There was the evidence she’d discovered. Marianne said slowly, of certain injuries. On her body. She had struggled with him, the boy whose name she did not wish to say, but he’d ripped her dress, and might have struck her – unless she’d fallen, slipped and fell in her high heels, on icy pavement. Trying to run from his car. It had been very cold and windy and she didn’t know where her coat was and she’d been sick. She had never been drunk before but believed that that was what had happened to her – she’d been drinking something made of orange juice and she’d been warned but had not listened, or could not remember having listened, and could not remember who’d warned her. She did not wish to name any names and to involve her friends or anyone for no one was to blame except possibly herself. She might have been running and stumbling from the boy’s car because she was going to be sick. Ashamed to be sick, vomiting in his car. […]
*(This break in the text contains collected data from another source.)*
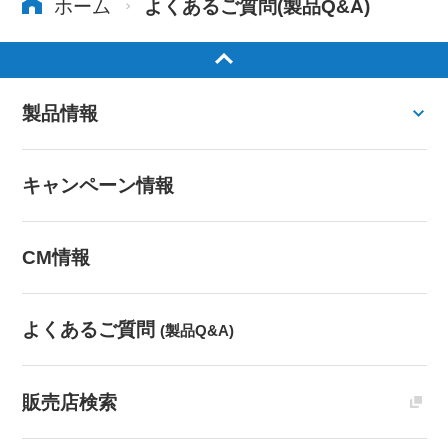
ホーム
よくあるご質問(製品Q&A)
製品情報
キャンペーン情報
CM情報
よくあるご質問
(製品Q&A)
販売店検索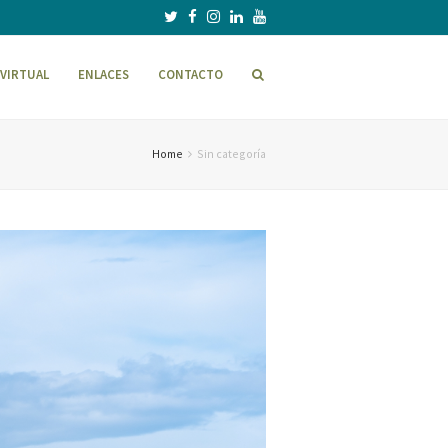
VIRTUAL
ENLACES
CONTACTO
Home
Sin categoría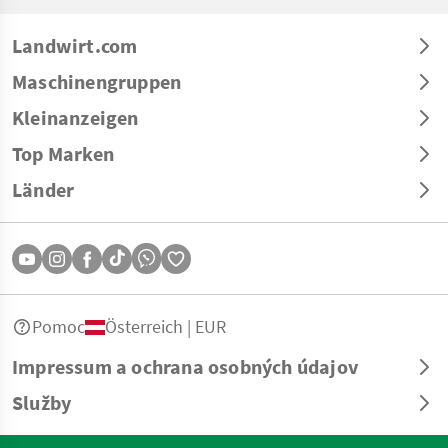
Landwirt.com
Maschinengruppen
Kleinanzeigen
Top Marken
Länder
Pomoc
Österreich | EUR
Impressum a ochrana osobných údajov
Služby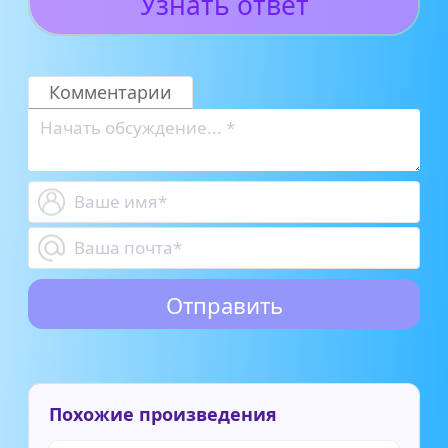
Узнать ответ
Комментарии
Похожие произведения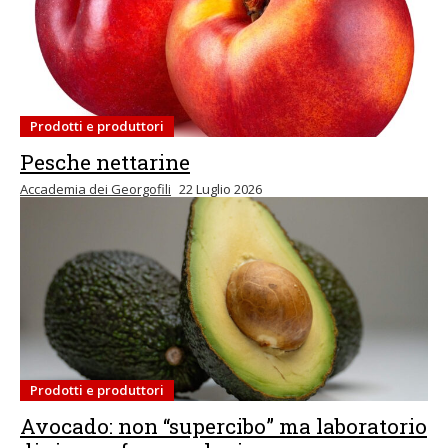
Prodotti e produttori
Pesche nettarine
Accademia dei Georgofili
22 Luglio 2026
Prodotti e produttori
Avocado: non “supercibo” ma laboratorio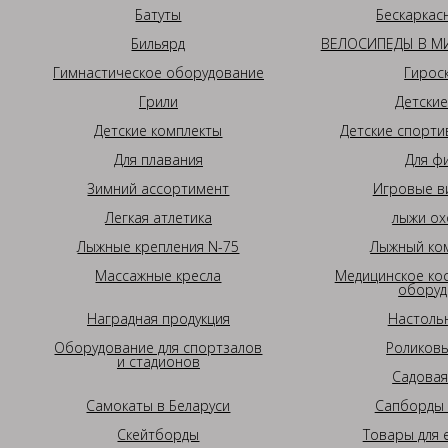
Батуты
Бескаркас
Бильярд
ВЕЛОСИПЕДЫ В МИ
Гимнастическое оборудование
Гирос
Грили
Детские
Детские комплекты
Детские спорти
Для плавания
Для ф
Зимний ассортимент
Игровые в
Легкая атлетика
лыжи ох
Лыжные крепления N-75
Лыжный ком
Массажные кресла
Медицинское ко
оборуд
Наградная продукция
Настоль
Оборудование для спортзалов
Роликовы
и стадионов
Садовая
Самокаты в Беларуси
Сапборды 
Скейтборды
Товары для 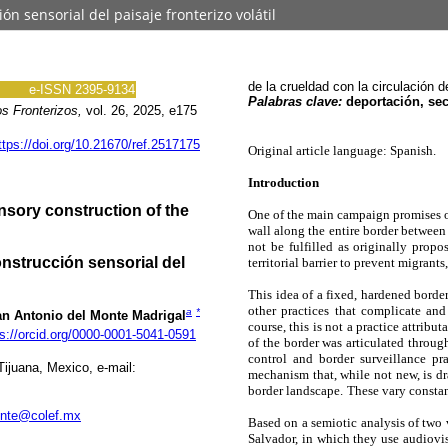
n sensorial del paisaje fronterizo volátil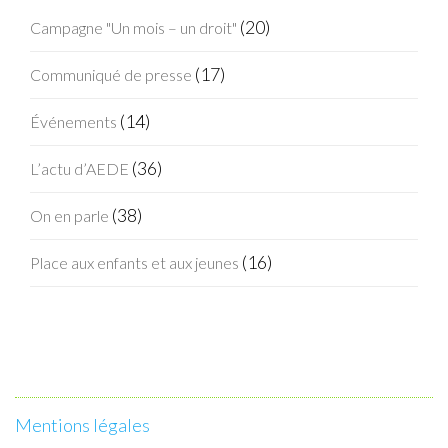
(20)
Campagne "Un mois – un droit"
(17)
Communiqué de presse
(14)
Événements
(36)
L’actu d’AEDE
(38)
On en parle
(16)
Place aux enfants et aux jeunes
Mentions légales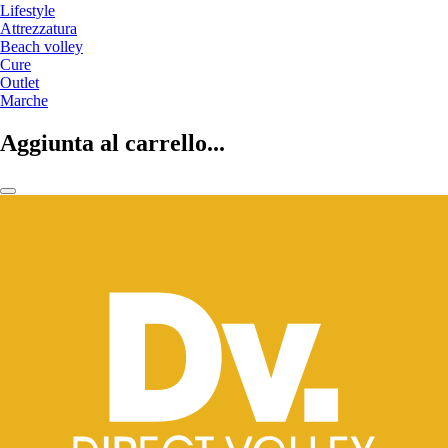
Lifestyle
Attrezzatura
Beach volley
Cure
Outlet
Marche
Aggiunta al carrello...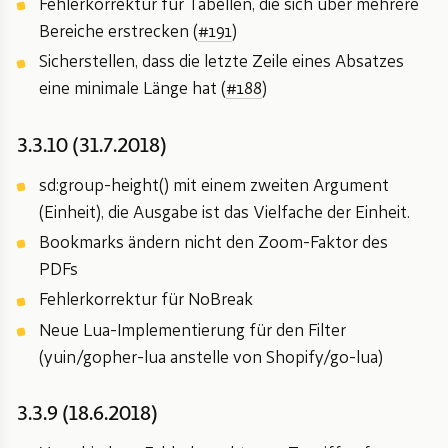
Fehlerkorrektur für Tabellen, die sich über mehrere
Bereiche erstrecken (
#191
)
Sicherstellen, dass die letzte Zeile eines Absatzes
eine minimale Länge hat (
#188
)
3.3.10 (31.7.2018)
sd:group-height() mit einem zweiten Argument
(Einheit), die Ausgabe ist das Vielfache der Einheit.
Bookmarks ändern nicht den Zoom-Faktor des
PDFs
Fehlerkorrektur für NoBreak
Neue Lua-Implementierung für den Filter
(yuin/gopher-lua anstelle von Shopify/go-lua)
3.3.9 (18.6.2018)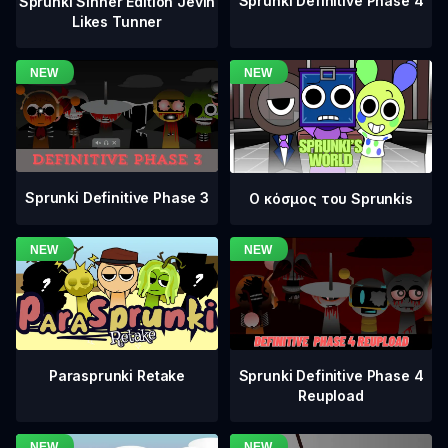
Sprunki Definitive Phase 4
Sprunki Sinner Edition Jevin
Likes Tunner
Sprunki Definitive Phase 3
Ο κόσμος του Sprunkis
Sprunki Definitive Phase 4
Parasprunki Retake
Reupload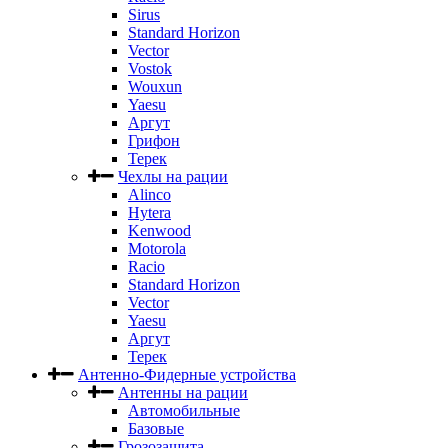
Sirus
Standard Horizon
Vector
Vostok
Wouxun
Yaesu
Аргут
Грифон
Терек
Чехлы на рации
Alinco
Hytera
Kenwood
Motorola
Racio
Standard Horizon
Vector
Yaesu
Аргут
Терек
Антенно-Фидерные устройства
Антенны на рации
Автомобильные
Базовые
Грозозащита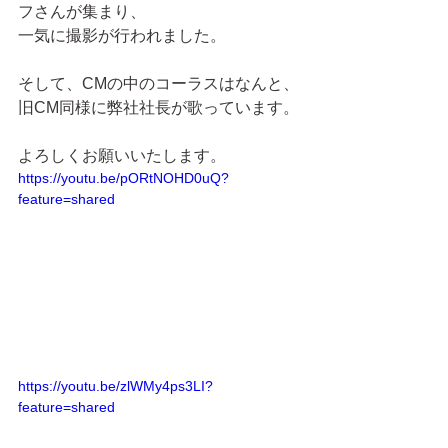
フさんが集まり、
一気に撮影が行われました。
そして、CMの中のコーラスはなんと、
旧CM同様に弊社社長が歌っています。
よろしくお願いいたします。
https://youtu.be/pORtNOHD0uQ?
feature=shared
https://youtu.be/zlWMy4ps3LI?
feature=shared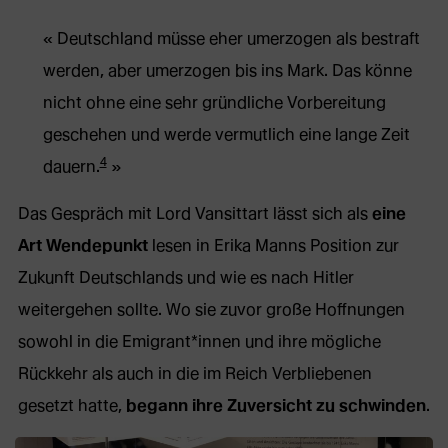
Deutschland müsse eher umerzogen als bestraft
werden, aber umerzogen bis ins Mark. Das könne
nicht ohne eine sehr gründliche Vorbereitung
geschehen und werde vermutlich eine lange Zeit
4
dauern.
Das Gespräch mit Lord Vansittart lässt sich als
eine
Art Wendepunkt
lesen in Erika Manns Position zur
Zukunft Deutschlands und wie es nach Hitler
weitergehen sollte. Wo sie zuvor große Hoffnungen
sowohl in die Emigrant*innen und ihre mögliche
Rückkehr als auch in die im Reich Verbliebenen
gesetzt hatte,
begann ihre Zuversicht zu schwinden
.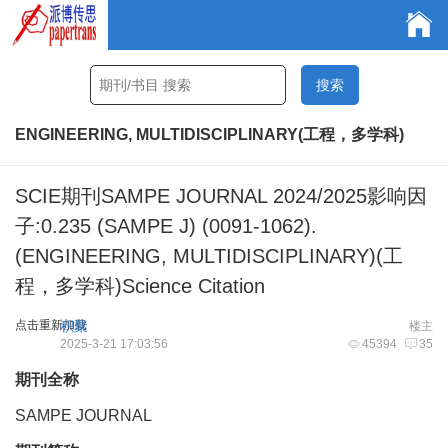
ENGINEERING, MULTIDISCIPLINARY(工程，多学科)
SCIE期刊SAMPE JOURNAL 2024/2025影响因
子:0.235 (SAMPE J) (0091-1062).
(ENGINEERING, MULTIDISCIPLINARY)(工
程，多学科)Science Citation
点击重新加载
积聚
楼主
2025-3-21 17:03:56
45394
35
期刊全称
SAMPE JOURNAL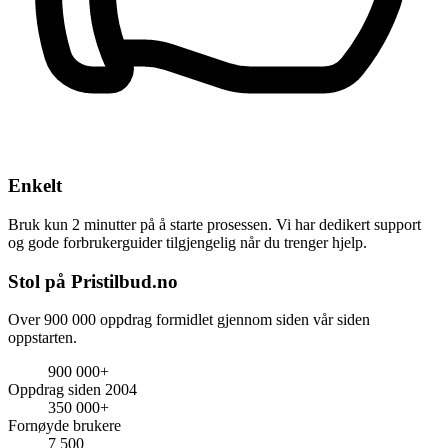
Enkelt
Bruk kun 2 minutter på å starte prosessen. Vi har dedikert support
og gode forbrukerguider tilgjengelig når du trenger hjelp.
Stol på Pristilbud.no
Over 900 000 oppdrag formidlet gjennom siden vår siden
oppstarten.
900 000+
Oppdrag siden 2004
350 000+
Fornøyde brukere
7 500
For the past few days she had been praying and meditating upon what to do, and she had decided she must do nothing, for it was she who had made the mistake and not the boy and she must not bear witness against him. And Marianne began to cry again, helplessly.
“Did not wish”, “did not want”, “must not bear”, “she must do nothing”: Like many of Weinstein’s female victims, Marianne would rather write off the truth and white-out her memory, preferring to suffer in silence instead of seeking for help.
She fears that people won’t understand – won’t even try to understand, but do what’s far easier: speculate and shame the woman for seducing the man.
It’s the classic Genesis narrative – had it not been for that minx Eve who fell trap to Satan’s stupid fruit bid, poor clueless Adam would never had sinned.
‘The Fall of Man’, by Jan Brueghel and Peter Paul Rubens
Misogyny, as we know, is no new thing under the sun.
Ultimately, people treat us how we want and teach them to treat us, so if we don’t think much of ourselves anyway, predatory men will pick up on our fear of not being enough from a mile away.
I’ve noticed, then, that the more confident and certain a woman is about her worth, the less likely she is to be a victim of misogyny.
But instead of seeing predatory or disrespectful men as ‘enemies’ or ‘monsters’, understand that deep down they harbour deep, crippling insecurities about their manhood, and as such are desperate for sexual validation, which they can only obtain from the other sex. In this sense, perhaps no one is more human than them.
So choose to feel sorry for these souls and step away, because your time is better spent with people who truly value your worth, be that your loved ones or yourself.